- What is required: Isolate every line in the data with the string "болести" and copy it.
____ Supplied entries
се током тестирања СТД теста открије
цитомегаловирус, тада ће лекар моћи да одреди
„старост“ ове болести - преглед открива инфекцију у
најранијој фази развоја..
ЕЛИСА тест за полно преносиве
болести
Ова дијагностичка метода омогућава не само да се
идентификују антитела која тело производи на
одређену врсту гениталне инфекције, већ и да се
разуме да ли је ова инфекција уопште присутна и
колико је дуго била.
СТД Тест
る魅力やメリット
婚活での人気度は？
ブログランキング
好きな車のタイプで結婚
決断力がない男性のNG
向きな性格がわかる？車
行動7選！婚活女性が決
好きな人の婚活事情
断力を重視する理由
________
____ Supplied entries
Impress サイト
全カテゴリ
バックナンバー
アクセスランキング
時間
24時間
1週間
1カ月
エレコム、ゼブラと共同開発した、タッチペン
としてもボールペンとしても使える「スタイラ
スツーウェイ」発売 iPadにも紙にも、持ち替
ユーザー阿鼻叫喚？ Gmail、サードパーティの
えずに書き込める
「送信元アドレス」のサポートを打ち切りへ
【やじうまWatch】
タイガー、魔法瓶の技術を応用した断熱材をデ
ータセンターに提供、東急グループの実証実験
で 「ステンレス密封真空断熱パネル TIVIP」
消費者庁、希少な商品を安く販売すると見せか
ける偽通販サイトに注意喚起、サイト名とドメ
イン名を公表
________
- Task response:
„старост“ ове болести - преглед открива инфекцију у
болести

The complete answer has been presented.